Ich hole ein wenig aus:
Es hat nichts mit Verfälschung oder Umdeutung der Lehre zu tun, wenn Franziskus davon spricht, dass Jesus sich bei seinen Eltern entschuldigt haben könnte. Es wäre schlicht das normale Verhalten eines Kindes. Andererseits schreibt auch das Evangelium von nichts anderem, hier in der Exegese durch Benedikt XVI.:
„Dann kehrte er mit ihnen nach Nazareth zurück und war ihnen untertan … Jesus aber wuchs heran und nahm zu an Weisheit und Alter und Wohlgefallen bei Gott und den Menschen“ Nach dem Augenblick, in dem der größere Gehorsam aufleuchtete, in dem er stand, kehrt Jesus in die normale Situation seiner Familie zurück - in die Demut des einfachen Lebens und in den Gehorsam gegen seine irdischen Eltern.
(zitiert nach „Beiboot Petri“).
Das Evangelium berichtet, Jesus habe seine Eltern gefragt, ob sie denn nicht wüssten, dass er im Haus des Vaters sei.
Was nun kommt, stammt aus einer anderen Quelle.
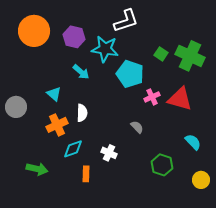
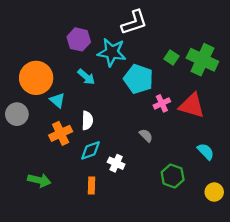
orange circle: (34, 31) -> (36, 78), moved
cyan diamond: (73, 149) -> (90, 150), moved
Hier wird für den Gläubigen das Einmalige Jesu sichtbar: Er ist ganz Gott und ganz Mensch.
Gleichzeitig ist es eine wunderbar tiefe theologische Antwort. Jesus ist Gottes Sohn. Und dennoch achtet und ehrt er Maria und Josef als seine irdischen Eltern. Er, der durch die Geburt aus Maria Mensch wurde.
So hat es uns schon in der Grundschule unser Pfarrer im Religionsunterricht nahe gebracht. Ein Studienkollege von Benedikt, nebenbei.
Diese zwei Wesen der Person Jesu zu begreifen, also den Menschen Jesus, der zeitgleich und unverändert Gott ist, übersteigt das Vorstellungsvermögen eines Kindes, das ist klar. Es ist und bleibt Glaubenssache. So schwer, so leicht. Was auch klar ist: Jesus weiß wohl als Zwölfjähriger um seine Herkunft. Was hat er ab diesem Zeitpunkt bis zu seinem ersten öffentlichen Auftritt gemacht? Die Evangelien lassen uns im Unklaren darüber.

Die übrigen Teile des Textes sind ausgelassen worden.